Flannel Jesus wrote: ↑Sat Aug 13, 2022 2:03 pm
Age wrote: ↑Sat Aug 13, 2022 1:42 pm
'..., or if there were still only two boxes but one box had fifty $100 bills in it and one box with forty nine $1 bills and one $100 bill in it, for example, then, that you are more likely to pull a $100 bill out of the box that is 'full' of $100 bills in it is obviously more likely.'
It is on this page, second post down, and in first sentence of last full paragraph of my post.
You're confusing the conversation by answering questions that aren't being asked in this part of the conversation, so I still literally have no idea what you think.
What 'part' of the conversation are you referring to here?
Flannel Jesus wrote: ↑Sat Aug 13, 2022 2:03 pm
If you have 2 bags in front of you, and one has 50 blue balls, and the other has 1 blue ball and 49 red balls, and you choose a bag blindly, and you reach into it blindly and pull out a ball, and that ball is blue, what is the probability that you chose the bag full of blue balls? Is it 50/50, or is it some other probability?
For the third time;
'If there were still only two boxes but one box had fifty $100 bills in it and one box with forty nine $1 bills and one $100 bill in it, for example, then, that you are more likely to pull a $100 bill out of the box that is 'full' of $100 bills in it is obviously more likely.'
Which literally means:
If I have 2 bags in front of me, and one has 50 blue balls, and the other has 1 blue ball and 49 red balls, and I choose a bag blindly, and I reach into it blindly and pull out a ball, and that ball is blue, then what the probability that I chose the bag full of blue balls is 50/50. This is because there was only 2 things to choose from.
IT IS OBVIOUSLY MORE LIKELY, however, as I explained above, that if I chose the bag with the 50 blue balls in it, then I would pull a blue ball out of it than a red ball.

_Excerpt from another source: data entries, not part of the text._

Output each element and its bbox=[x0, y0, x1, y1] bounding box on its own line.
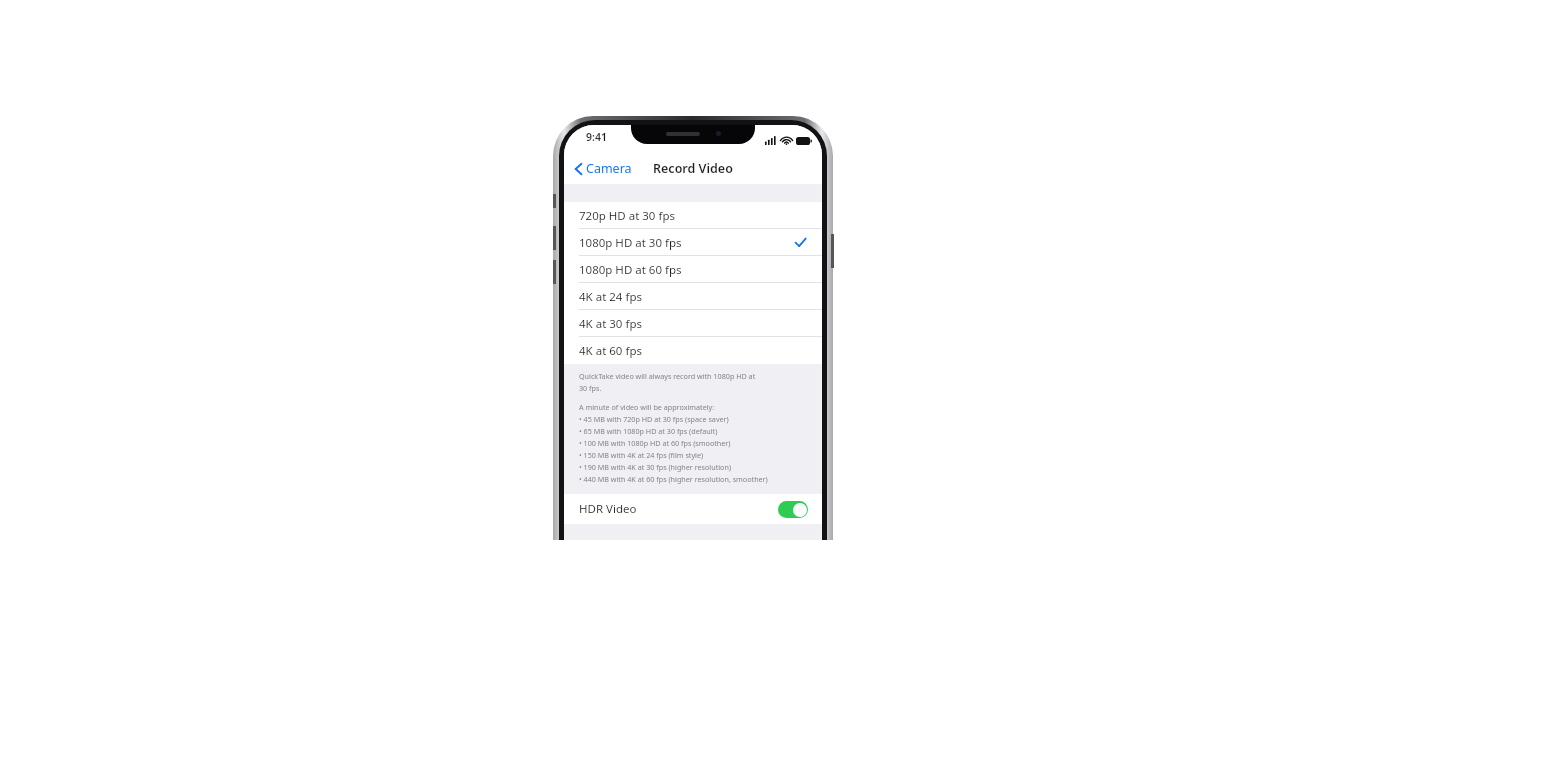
other: Selected bbox=[795, 238, 806, 247]
staticText: HDR Video bbox=[579, 501, 637, 517]
staticText: 4K at 60 fps bbox=[579, 343, 642, 359]
staticText: 720p HD at 30 fps bbox=[579, 208, 675, 224]
staticText: • 150 MB with 4K at 24 fps (film style) bbox=[579, 450, 704, 460]
staticText: • 45 MB with 720p HD at 30 fps (space sa… bbox=[579, 414, 729, 424]
staticText: 1080p HD at 60 fps bbox=[579, 262, 682, 278]
staticText: 9:41 bbox=[586, 130, 607, 144]
button[interactable]: 4K at 30 fps bbox=[564, 310, 822, 337]
staticText: 4K at 30 fps bbox=[579, 316, 642, 332]
button[interactable]: 1080p HD at 30 fps bbox=[564, 229, 822, 256]
staticText: 1080p HD at 30 fps bbox=[579, 235, 682, 251]
staticText: 4K at 24 fps bbox=[579, 289, 642, 305]
staticText: • 65 MB with 1080p HD at 30 fps (default… bbox=[579, 426, 718, 436]
staticText: A minute of video will be approximately: bbox=[579, 402, 715, 412]
button[interactable]: 1080p HD at 60 fps bbox=[564, 256, 822, 283]
staticText: • 190 MB with 4K at 30 fps (higher resol… bbox=[579, 462, 732, 472]
staticText: • 100 MB with 1080p HD at 60 fps (smooth… bbox=[579, 438, 731, 448]
staticText: Record Video bbox=[653, 160, 733, 177]
button[interactable]: HDR Video bbox=[564, 494, 822, 524]
staticText: • 440 MB with 4K at 60 fps (higher resol… bbox=[579, 474, 768, 484]
staticText: Camera bbox=[586, 160, 632, 177]
button[interactable]: Camera bbox=[572, 157, 635, 180]
button[interactable]: 4K at 60 fps bbox=[564, 337, 822, 364]
button[interactable]: 720p HD at 30 fps bbox=[564, 202, 822, 229]
button[interactable]: 4K at 24 fps bbox=[564, 283, 822, 310]
staticText: QuickTake video will always record with … bbox=[579, 371, 756, 381]
button[interactable]: HDR Video toggle, on bbox=[778, 501, 808, 518]
staticText: 30 fps. bbox=[579, 383, 602, 393]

Knowing what I pulled out does not change what the actual odds were when I chose the two bags. That will always remain 50/50. To say otherwise would be like 'trying to' argue that if I toss a coin 49 times, for example, and that each one of those tosses was a head, then this means that there will be more probabilities that the next toss will be a tail. It does not work like that.
The probability that I picked the bag with all blue balls will always remain 50/50, until proof is shown otherwise. Which, by the way, will only take the picking of two balls out of the bag.
What do you think is the probability that I chose the bag full of blue balls, in your example above?